Python/C API, Numeric Python, Type Conversion

[ronysk]

Hi,

I am posting here to seek for help on type conversion between Python
(Numeric Python) and C.

Attachment A is a math function written in C, which is called by a Python
program. I had studied SWIG and Python/C API a bit. I was able to pass
numeric array (Numeric Python) into the C function and access/change these
arrays.

Problem I am having is that I couldn't quite get the array converted back to
some PyObject or something that Python Interpreter can understand. So,
alternatively I passed an empty numeric array as well as other arguments,
and had return value(result) stored in that chunk of place. It sort of
worked.
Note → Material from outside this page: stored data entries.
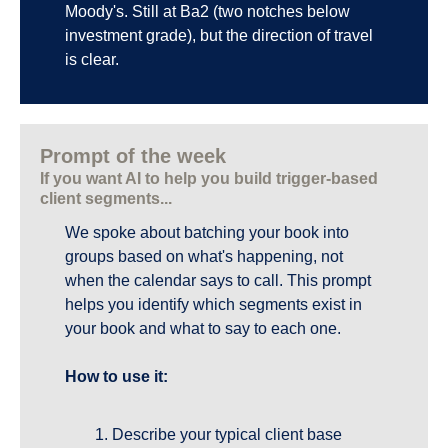
Moody's. Still at Ba2 (two notches below 
investment grade), but the direction of travel 
is clear.
Prompt of the week
If you want AI to help you build trigger-based 
client segments...
We spoke about batching your book into 
groups based on what's happening, not 
when the calendar says to call. This prompt 
helps you identify which segments exist in 
your book and what to say to each one.
How to use it:
Describe your typical client base 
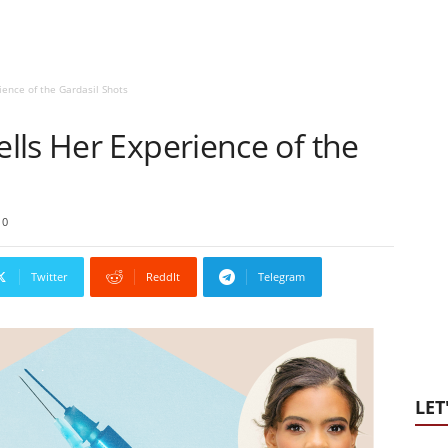
ence of the Gardasil Shots
lls Her Experience of the
0
Twitter
ReddIt
Telegram
LET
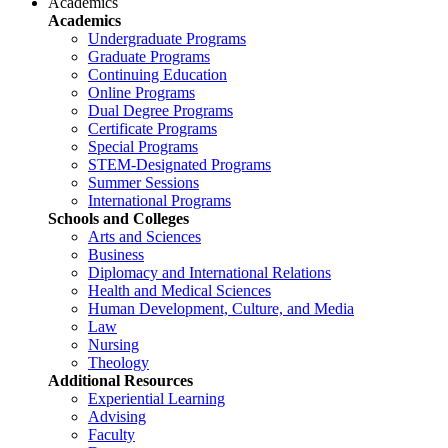
Academics
Academics
Undergraduate Programs
Graduate Programs
Continuing Education
Online Programs
Dual Degree Programs
Certificate Programs
Special Programs
STEM-Designated Programs
Summer Sessions
International Programs
Schools and Colleges
Arts and Sciences
Business
Diplomacy and International Relations
Health and Medical Sciences
Human Development, Culture, and Media
Law
Nursing
Theology
Additional Resources
Experiential Learning
Advising
Faculty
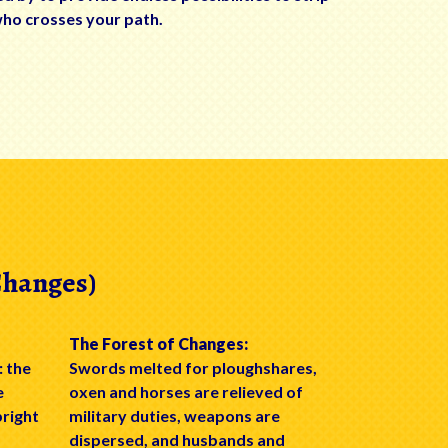
who crosses your path.
Changes)
The Forest of Changes:
: the
Swords melted for ploughshares,
e
oxen and horses are relieved of
bright
military duties, weapons are
dispersed, and husbands and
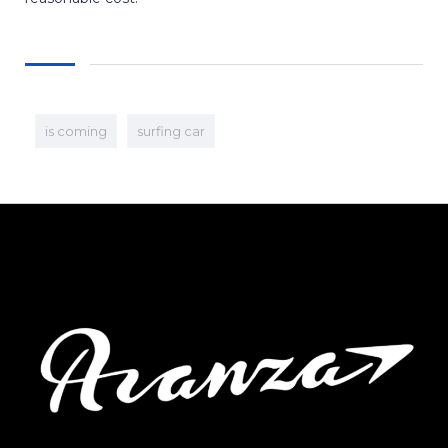
is coming
surfing car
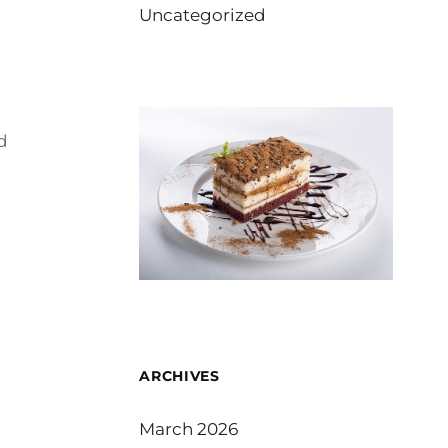
Uncategorized
d
ARCHIVES
March 2026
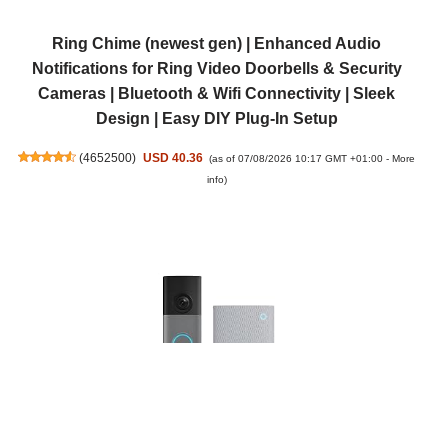
Ring Chime (newest gen) | Enhanced Audio
Notifications for Ring Video Doorbells & Security
Cameras | Bluetooth & Wifi Connectivity | Sleek
Design | Easy DIY Plug-In Setup
(
4652500
)
USD 40.36
(as of 07/08/2026 10:17 GMT +01:00 -
More
info
)
Ring Wired Video Doorbell (newest gen) + Chime (3rd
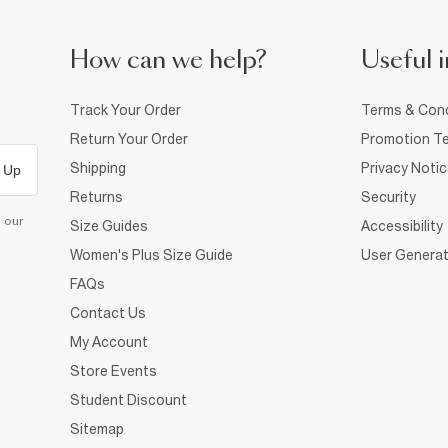
How can we help?
Useful i
Track Your Order
Terms & Cond
Return Your Order
Promotion Te
Shipping
Privacy Noti
 Up
Returns
Security
d our
Size Guides
Accessibility
Women's Plus Size Guide
User Generat
FAQs
Contact Us
My Account
Store Events
Student Discount
Sitemap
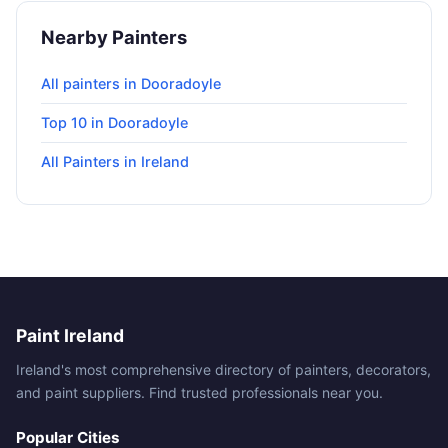
Nearby Painters
All painters in Dooradoyle
Top 10 in Dooradoyle
All Painters in Ireland
Paint Ireland
Ireland's most comprehensive directory of painters, decorators,
and paint suppliers. Find trusted professionals near you.
Popular Cities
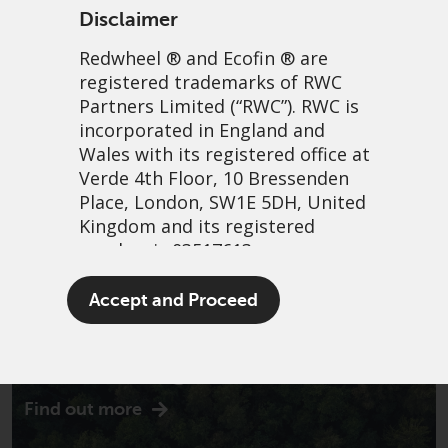
Disclaimer
Redwheel
® and Ecofin ® are
registered trademarks of RWC
Partners Limited
(“RWC”). RWC is
incorporated in England and
Wales with its registered office at
Verde 4th Floor, 10 Bressenden
Place, London, SW1E 5DH, United
Kingdom and its registered
number is 03517613.
The term “Redwheel” may include
Accept and Proceed
any one or more Redwheel
branded regulated entities
Introducing Ecofin
including RWC Asset Management
LLP, which is authorised and
Find out more
regulated by the UK Financial
Conduct Authority and the US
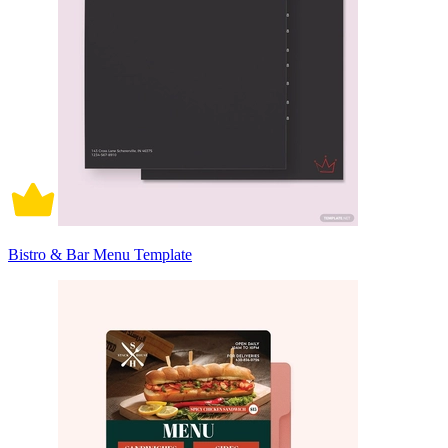
Bistro & Bar Menu Template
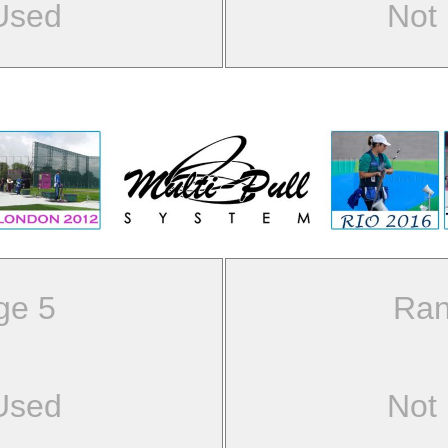
Used
Not
ge 5
Ran
Used
Not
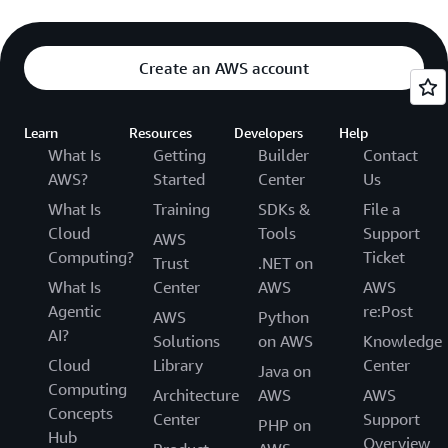
Create an AWS account
Learn
Resources
Developers
Help
What Is
Getting
Builder
Contact
AWS?
Started
Center
Us
What Is
Training
SDKs &
File a
Cloud
Tools
Support
AWS
Computing?
Ticket
Trust
.NET on
What Is
Center
AWS
AWS
Agentic
re:Post
AWS
Python
AI?
Solutions
on AWS
Knowledge
Cloud
Library
Center
Java on
Computing
Architecture
AWS
AWS
Concepts
Center
Support
PHP on
Hub
Overview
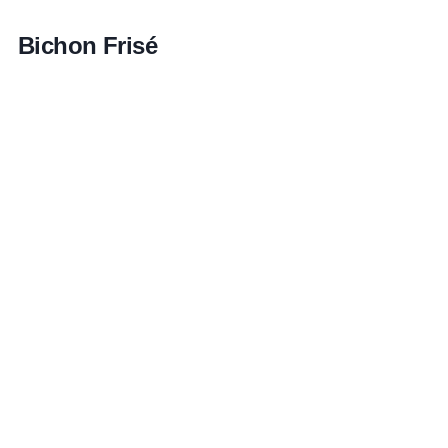
Bichon Frisé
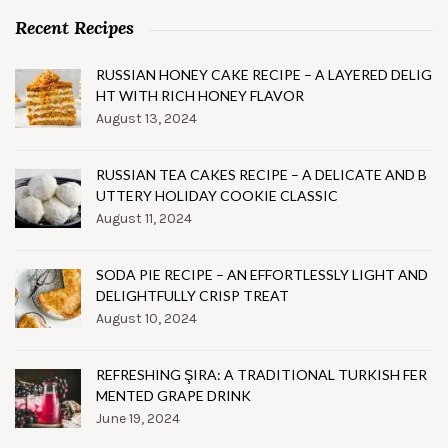
Recent Recipes
RUSSIAN HONEY CAKE RECIPE – A LAYERED DELIG
HT WITH RICH HONEY FLAVOR
August 13, 2024
RUSSIAN TEA CAKES RECIPE – A DELICATE AND B
UTTERY HOLIDAY COOKIE CLASSIC
August 11, 2024
SODA PIE RECIPE – AN EFFORTLESSLY LIGHT AND
DELIGHTFULLY CRISP TREAT
August 10, 2024
REFRESHING ŞIRA: A TRADITIONAL TURKISH FER
MENTED GRAPE DRINK
June 19, 2024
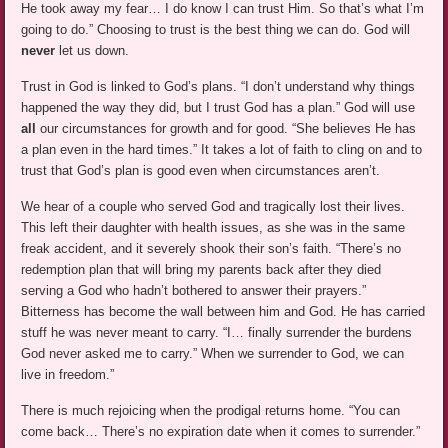
He took away my fear… I do know I can trust Him. So that’s what I’m
going to do.” Choosing to trust is the best thing we can do. God will
never
let us down.
Trust in God is linked to God’s plans. “I don’t understand why things
happened the way they did, but I trust God has a plan.” God will use
all
our circumstances for growth and for good. “She believes He has
a plan even in the hard times.” It takes a lot of faith to cling on and to
trust that God’s plan is good even when circumstances aren’t.
We hear of a couple who served God and tragically lost their lives.
This left their daughter with health issues, as she was in the same
freak accident, and it severely shook their son’s faith. “There’s no
redemption plan that will bring my parents back after they died
serving a God who hadn’t bothered to answer their prayers.”
Bitterness has become the wall between him and God. He has carried
stuff he was never meant to carry. “I… finally surrender the burdens
God never asked me to carry.” When we surrender to God, we can
live in freedom.”
There is much rejoicing when the prodigal returns home. “You can
come back… There’s no expiration date when it comes to surrender.”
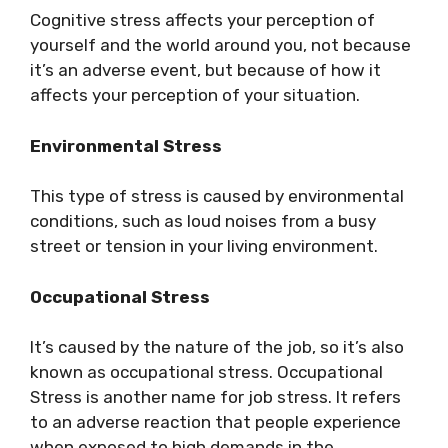
Cognitive stress affects your perception of
yourself and the world around you, not because
it’s an adverse event, but because of how it
affects your perception of your situation.
Environmental Stress
This type of stress is caused by environmental
conditions, such as loud noises from a busy
street or tension in your living environment.
Occupational Stress
It’s caused by the nature of the job, so it’s also
known as occupational stress. Occupational
Stress is another name for job stress. It refers
to an adverse reaction that people experience
when exposed to high demands in the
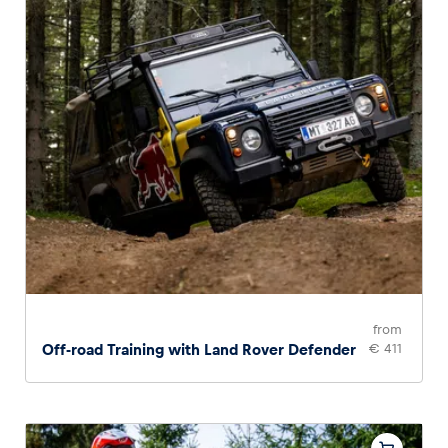
from
Off-road Training with Land Rover Defender
€ 411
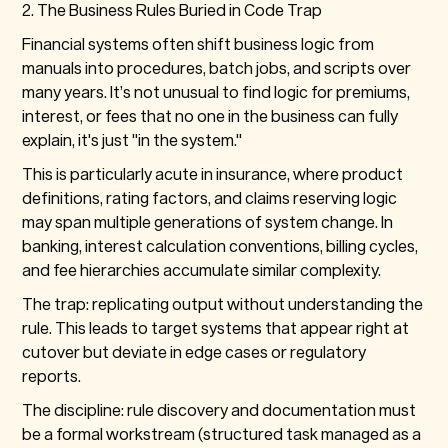
2. The Business Rules Buried in Code Trap
Financial systems often shift business logic from
manuals into procedures, batch jobs, and scripts over
many years. It’s not unusual to find logic for premiums,
interest, or fees that no one in the business can fully
explain, it's just "in the system."
This is particularly acute in insurance, where product
definitions, rating factors, and claims reserving logic
may span multiple generations of system change. In
banking, interest calculation conventions, billing cycles,
and fee hierarchies accumulate similar complexity.
The trap: replicating output without understanding the
rule. This leads to target systems that appear right at
cutover but deviate in edge cases or regulatory
reports.
The discipline: rule discovery and documentation must
be a formal workstream (structured task managed as a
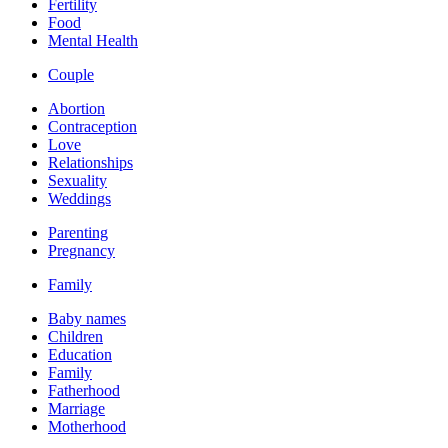
Fertility
Food
Mental Health
Couple
Abortion
Contraception
Love
Relationships
Sexuality
Weddings
Parenting
Pregnancy
Family
Baby names
Children
Education
Family
Fatherhood
Marriage
Motherhood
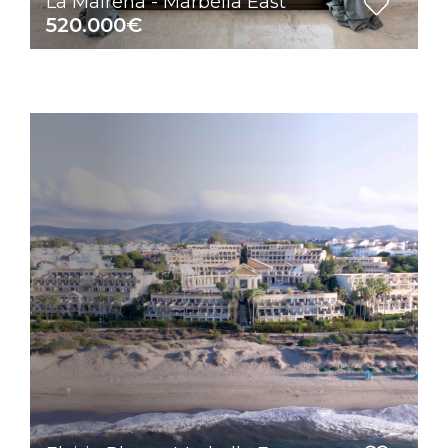
La Mairena - Marbella East
520.000€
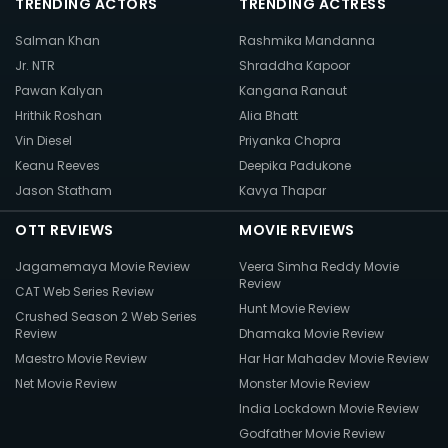
TRENDING ACTORS
TRENDING ACTRESS
Salman Khan
Rashmika Mandanna
Jr. NTR
Shraddha Kapoor
Pawan Kalyan
Kangana Ranaut
Hrithik Roshan
Alia Bhatt
Vin Diesel
Priyanka Chopra
Keanu Reeves
Deepika Padukone
Jason Statham
Kavya Thapar
OTT REVIEWS
MOVIE REVIEWS
Jagamemaya Movie Review
Veera Simha Reddy Movie
Review
CAT Web Series Review
Hunt Movie Review
Crushed Season 2 Web Series
Review
Dhamaka Movie Review
Maestro Movie Review
Har Har Mahadev Movie Review
Net Movie Review
Monster Movie Review
India Lockdown Movie Review
Godfather Movie Review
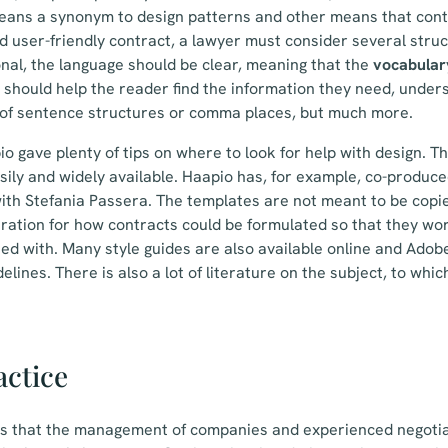
means a synonym to design patterns and other means that cont
d user-friendly contract, a lawyer must consider several struc
onal, the language should be clear, meaning that the
vocabular
 should help the reader find the information they need, underst
n of sentence structures or comma places, but much more.
o gave plenty of tips on where to look for help with design. Th
sily and widely available. Haapio has, for example, co-produce
ith Stefania Passera. The templates are not meant to be copi
piration for how contracts could be formulated so that they wor
ed with. Many style guides are also available online and Adob
elines. There is also a lot of literature on the subject, to whi
actice
is that the management of companies and experienced negotia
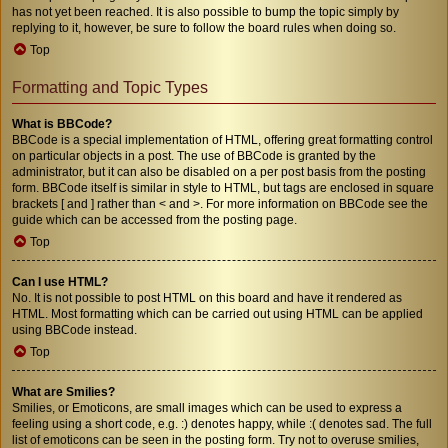
has not yet been reached. It is also possible to bump the topic simply by
replying to it, however, be sure to follow the board rules when doing so.
Top
Formatting and Topic Types
What is BBCode?
BBCode is a special implementation of HTML, offering great formatting control
on particular objects in a post. The use of BBCode is granted by the
administrator, but it can also be disabled on a per post basis from the posting
form. BBCode itself is similar in style to HTML, but tags are enclosed in square
brackets [ and ] rather than < and >. For more information on BBCode see the
guide which can be accessed from the posting page.
Top
Can I use HTML?
No. It is not possible to post HTML on this board and have it rendered as
HTML. Most formatting which can be carried out using HTML can be applied
using BBCode instead.
Top
What are Smilies?
Smilies, or Emoticons, are small images which can be used to express a
feeling using a short code, e.g. :) denotes happy, while :( denotes sad. The full
list of emoticons can be seen in the posting form. Try not to overuse smilies,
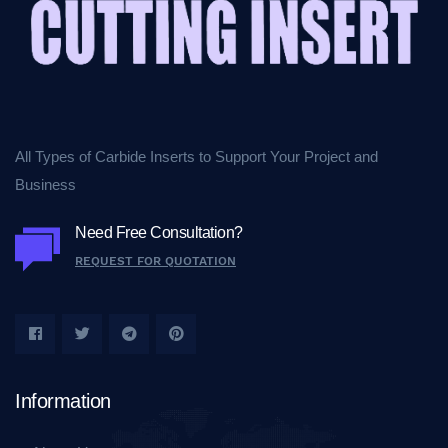
All Types of Carbide Inserts to Support Your Project and
Business
Need Free Consultation?
REQUEST FOR QUOTATION
Information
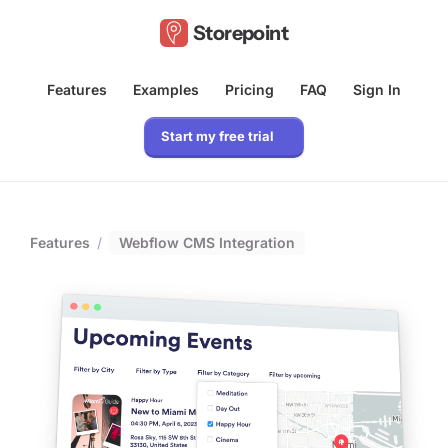
Storepoint
Features
Examples
Pricing
FAQ
Sign In
Start my free trial
Features
/
Webflow CMS Integration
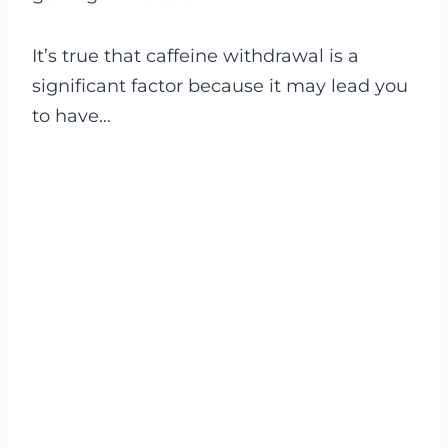
It’s true that caffeine withdrawal is a
significant factor because it may lead you
to have…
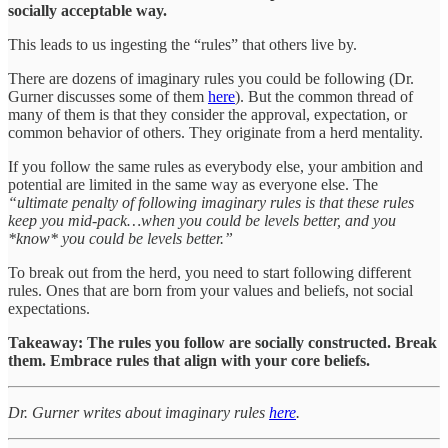
socially acceptable way.
This leads to us ingesting the “rules” that others live by.
There are dozens of imaginary rules you could be following (Dr.
Gurner discusses some of them
here
). But the common thread of
many of them is that they consider the approval, expectation, or
common behavior of others. They originate from a herd mentality.
If you follow the same rules as everybody else, your ambition and
potential are limited in the same way as everyone else. The
“ultimate penalty of following imaginary rules is that these rules
keep you mid-pack…when you could be levels better, and you
*know* you could be levels better.”
To break out from the herd, you need to start following different
rules. Ones that are born from your values and beliefs, not social
expectations.
Takeaway: The rules you follow are socially constructed. Break
them. Embrace rules that align with your core beliefs.
Dr. Gurner writes about imaginary rules
here
.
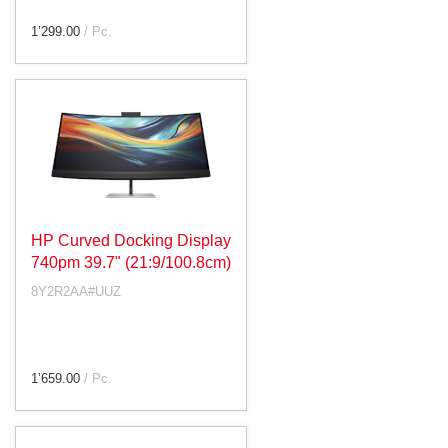
1’299.00
/ Pc.
HP Curved Docking Display
740pm 39.7" (21:9/100.8cm)
8Y2R2AA#UUZ
1’659.00
/ Pc.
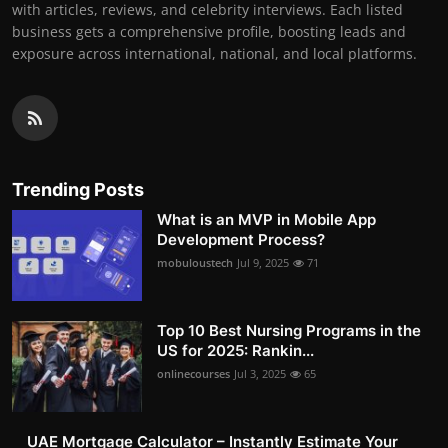
with articles, reviews, and celebrity interviews. Each listed
business gets a comprehensive profile, boosting leads and
exposure across international, national, and local platforms.
Trending Posts
What is an MVP in Mobile App
Development Process?
mobuloustech
Jul 9, 2025
71
Top 10 Best Nursing Programs in the
US for 2025: Rankin...
onlinecourses
Jul 3, 2025
65
UAE Mortgage Calculator – Instantly Estimate Your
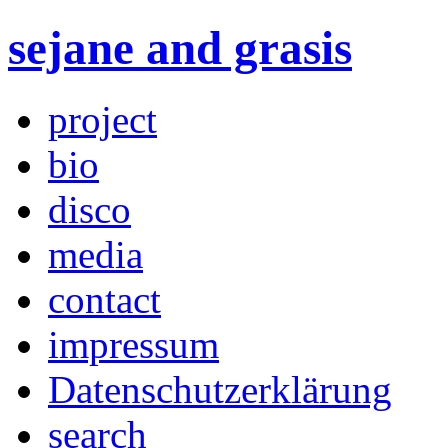
sejane and grasis
project
bio
disco
media
contact
impressum
Datenschutzerklärung
search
However, if such function was called few times, it would result in
segmentation fault.

This is a lousy way to get around the return type matter, and probably is
causing seg fault. Besides a correct type conversion, a proper SWIG
interface probably could've saved all the fuss, maybe? ( attachment B is the
SWIG interface I am using for this function)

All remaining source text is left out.